Re: [SoX-users] toward floating-point?

SourceForge Headquarters 1320 Columbia Street Suite 310 San Diego, CA 92101 +1 (858) 422-6466

Cory Nelson <ph...@gm...>:

> The current guard system does work fine for most of the filters,
> though it really, really sucks when you happen upon one where it
> doesn't (like compand) and just need to take wild guesses until you
> find a gain that works. This is really my only motivation here.

I think switching to floating-point wouldn't help you there. The  
lowpass, highpass, equalizer etc. filters simply amplify part of a  
signal by, say, 20%, and it's irrelevant whether that's from 0.8 to  
0.96, or from 0.01 to 0.012, or whatever. The compand effect, however,  
looks at absolute levels and may change 0.8 to 0.96, but 0.01 to 0.2.  
That's its very purpose, otherwise we could replace it with gain or vol.
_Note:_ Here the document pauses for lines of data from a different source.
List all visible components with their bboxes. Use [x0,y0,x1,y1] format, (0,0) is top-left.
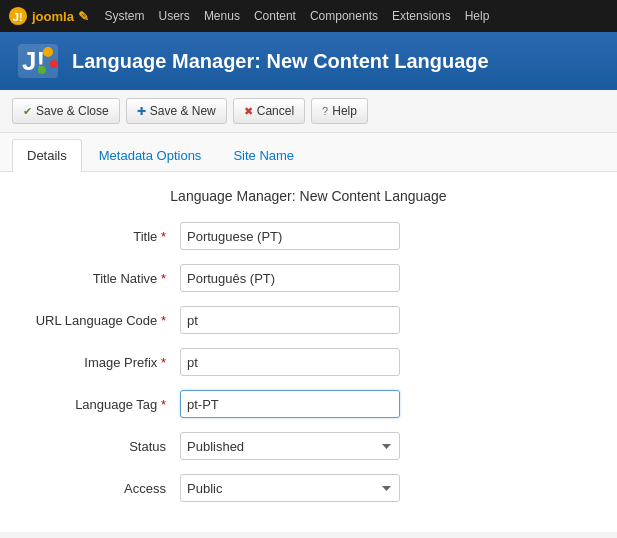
toolbar: ✔ Save & Close ✚ Save & New ✖ Cancel ? H… [0,90,617,133]
save-new-label: Save & New [150,104,216,118]
tabs-bar: Details Metadata Options Site Name [0,133,617,172]
nav-content[interactable]: Content [254,9,296,23]
image-prefix-label: Image Prefix * [20,355,180,370]
tab-details-label: Details [27,148,67,163]
help-icon: ? [322,105,328,117]
form-section-title: Language Manager: New Content Language [20,188,597,204]
title-native-label: Title Native * [20,271,180,286]
cancel-label: Cancel [257,104,294,118]
access-label: Access [20,481,180,496]
url-language-code-label: URL Language Code * [20,313,180,328]
cancel-button[interactable]: ✖ Cancel [233,98,305,124]
url-language-code-row: URL Language Code * [20,306,597,334]
tab-sitename[interactable]: Site Name [218,139,309,171]
nav-users[interactable]: Users [159,9,190,23]
image-prefix-input[interactable] [180,348,400,376]
title-native-row: Title Native * [20,264,597,292]
tab-metadata[interactable]: Metadata Options [84,139,217,171]
plus-icon: ✚ [137,105,146,118]
title-input[interactable] [180,222,400,250]
page-title: Language Manager: New Content Language [72,50,489,73]
help-label: Help [332,104,357,118]
svg-text:J!: J! [13,10,24,24]
save-new-button[interactable]: ✚ Save & New [126,98,227,124]
title-native-required: * [161,271,166,286]
access-row: Access Public Guest Registered Special S… [20,474,597,502]
save-close-label: Save & Close [36,104,109,118]
image-prefix-row: Image Prefix * [20,348,597,376]
status-label: Status [20,439,180,454]
language-tag-row: Language Tag * [20,390,597,418]
title-row: Title * [20,222,597,250]
status-row: Status Published Unpublished [20,432,597,460]
nav-components[interactable]: Components [310,9,378,23]
cancel-icon: ✖ [244,105,253,118]
nav-help[interactable]: Help [465,9,490,23]
form-content: Language Manager: New Content Language T… [0,172,617,532]
nav-system[interactable]: System [105,9,145,23]
tab-metadata-label: Metadata Options [99,148,202,163]
svg-point-4 [43,47,53,57]
page-header: J! Language Manager: New Content Languag… [0,32,617,90]
title-label: Title * [20,229,180,244]
top-navigation: J! joomla ✎ System Users Menus Content C… [0,0,617,32]
title-native-input[interactable] [180,264,400,292]
nav-links: System Users Menus Content Components Ex… [105,9,490,23]
joomla-logo: J! [16,42,60,80]
joomla-logo-nav[interactable]: J! joomla ✎ [8,6,89,26]
nav-menus[interactable]: Menus [204,9,240,23]
checkmark-icon: ✔ [23,105,32,118]
nav-extensions[interactable]: Extensions [392,9,451,23]
joomla-nav-text[interactable]: joomla ✎ [32,9,89,24]
svg-point-6 [38,66,46,74]
url-language-code-input[interactable] [180,306,400,334]
tab-sitename-label: Site Name [233,148,294,163]
language-tag-required: * [161,397,166,412]
url-code-required: * [161,313,166,328]
save-close-button[interactable]: ✔ Save & Close [12,98,120,124]
help-button[interactable]: ? Help [311,98,368,124]
language-tag-input[interactable] [180,390,400,418]
svg-point-5 [50,60,58,68]
status-select[interactable]: Published Unpublished [180,432,400,460]
image-prefix-required: * [161,355,166,370]
title-required: * [161,229,166,244]
language-tag-label: Language Tag * [20,397,180,412]
tab-details[interactable]: Details [12,139,82,172]
access-select[interactable]: Public Guest Registered Special Super Us… [180,474,400,502]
So instead of manually fiddling with the gain to avoid clipping, you'd  
have to manually fiddle with the gain to get the signal to the right  
level for companding. (Alternatively, you'd have to manually fiddle  
with the transfer function.)

> Doug Cook <idi...@us...>:
>> That said, it is definitely interesting to consider whether sox's
>> current preferred encoding is the right one. Seeing as how you
>> essentially can't do anything useful in sox without the sample being
>> converted to a double at least once (for example, any gain adjustment
>> involves a floating-point multiply), I'm pretty confident that the
>> best choice of preferred encoding for sox is a floating-point format,

I tend to agree, seeing how much processing time is burned by  
SOX_ROUND_CLIP_COUNT alone. On the other hand, format conversion  
without applying any effects would take longer in most cases if all  
data had to take a floating-point transit.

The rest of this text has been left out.